Dari tangki reaktor, air dialirkan ke saringan pasir cepat agar senyawa Besi atau Mangan yang telah teroksidasi dan juga padatan tersuspensi (SS) yang berupa partikel halus, plankton dan lainnya dapat disaring. Air yang keluar dari saringan pasir selanjutnya dialirkan ke filter PureTAG Super atau Mangan Zeolit. Dengan adanya filter PureTAG Super ditambah Mangan Zeolit ini, zat Besi atau Mangan yang belum teroksidasi di dalam tangki reaktor dapat dihilangkan sampai konsentrasi < 0,1 mg/l. Zat Besi dan Mangan ini harus dihilangkan terlebih dahulu karena zat-zat tesebut dapat menimbulkan kerak (scale) di dalam membran Osmosa Balik.

Dari filter saringan air PureTAG Super dan Mangan Zeolit, air dialirkan ke filter penghilangan warna. Filter ini mempunyai fungsi untuk menghilangkan senyawa warna dalam air baku yang dapat mempercepat penyumbatan membran Osmosa Balik. Setelah melalui filter penghilangan warna, air dialirkan ke filter cartridge yang dapat menyaring partikel dengan ukuran 0,5 µm. Setelah melalui filter cartridge, air dialirkan ke unit Osmosa Balik dengan menggunakan pompa tekanan tinggi sambil diinjeksi dengan zat anti kerak (antiskalant) dan zat anti biofouling. Air yang keluar dari modul membran Osmosa Balik yakni air tawar dan air buangan garam yang telah dipekatkan. Selanjutnya air tawarnya dipompa ke tangki penampung sambil dibubuhi dengan klorine dengan konsentarsi tertentu agar tidak terkontaminasi kembali oleh mikroba, sedangkan air garamnya dibuang lagi ke laut.

KUALITAS AIR BAKU
Kualitas air baku menentukan proses saringan air yang akan dilakukan untuk menghasilkan air yang siap diminum. Oleh karena itu pengambilan contoh air dari lokasi pengoperasian sangat dibutuhkan untuk desain alat.
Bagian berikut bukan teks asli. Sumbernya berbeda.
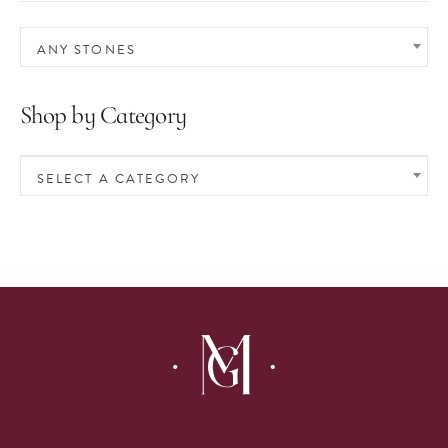
ANY STONES
Shop by Category
SELECT A CATEGORY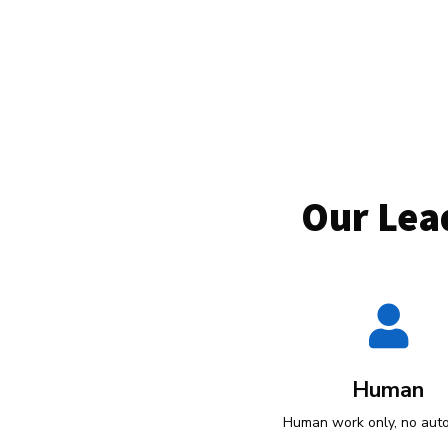
Our Lea

Human
Human work only, no aut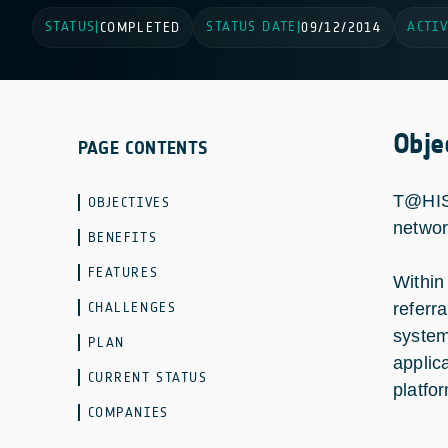
STATUS
STATUS DATE
ACTIV
|
COMPLETED
|
09/12/2014
Obje
PAGE CONTENTS
T@HIS 
OBJECTIVES
networ
BENEFITS
FEATURES
Within
CHALLENGES
referr
system
PLAN
applic
CURRENT STATUS
platfo
COMPANIES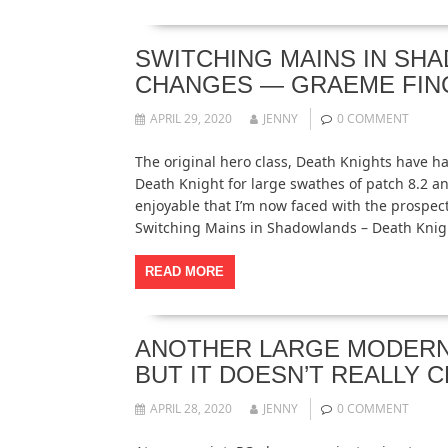
SWITCHING MAINS IN SH
CHANGES — GRAEME FIN
APRIL 29, 2020
JENNY
0 COMMENT
The original hero class, Death Knights have h
Death Knight for large swathes of patch 8.2 a
enjoyable that I’m now faced with the prospec
Switching Mains in Shadowlands – Death Kni
READ MORE
ANOTHER LARGE MODERN 
BUT IT DOESN’T REALLY 
APRIL 28, 2020
JENNY
0 COMMENT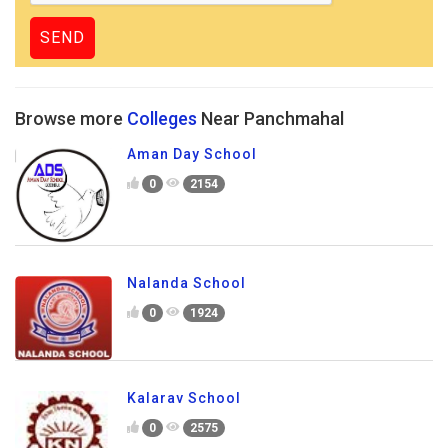
Browse more
Colleges
Near Panchmahal
Aman Day School
0
2154
Nalanda School
0
1924
Kalarav School
0
2575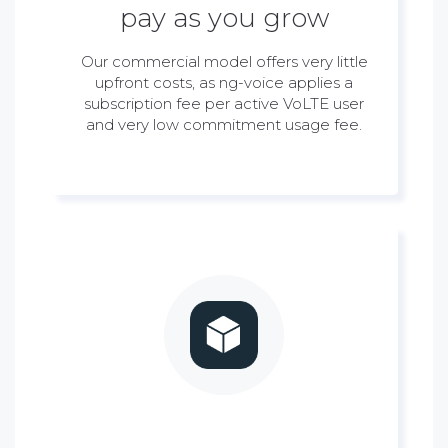
pay as you grow
Our commercial model offers very little
upfront costs, as ng-voice applies a
subscription fee per active VoLTE user
and very low commitment usage fee.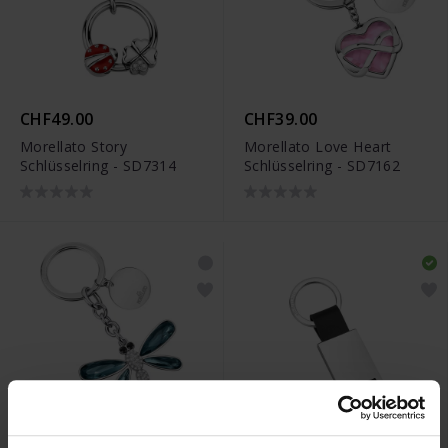
CHF49.00
CHF39.00
Morellato Story
Morellato Love Heart
Schlüsselring - SD7314
Schlüsselring - SD7162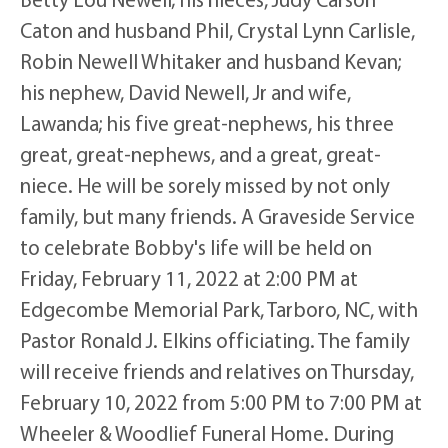
Caton and husband Phil, Crystal Lynn Carlisle,
Robin Newell Whitaker and husband Kevan;
his nephew, David Newell, Jr and wife,
Lawanda; his five great-nephews, his three
great, great-nephews, and a great, great-
niece. He will be sorely missed by not only
family, but many friends. A Graveside Service
to celebrate Bobby's life will be held on
Friday, February 11, 2022 at 2:00 PM at
Edgecombe Memorial Park, Tarboro, NC, with
Pastor Ronald J. Elkins officiating. The family
will receive friends and relatives on Thursday,
February 10, 2022 from 5:00 PM to 7:00 PM at
Wheeler & Woodlief Funeral Home. During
Jika kualitas air berubah-ubah sebaiknya dipilih lokasi yang paling stabil kualitasnya dan kalau perlu dibangun stasiun pengambilan air baku. Dengan demikian peralatan  dapat bekerja secara efektif dan efisien.  Air asin yang akan diolah oleh membran harus jernih, oleh karena itu pada kasus-kasus dimana air tidak jernih atau keruh perlu dilakukan pengolahan awal atau pretreatmen karena pretreatmen yang terpasang terbatas kemampuannya.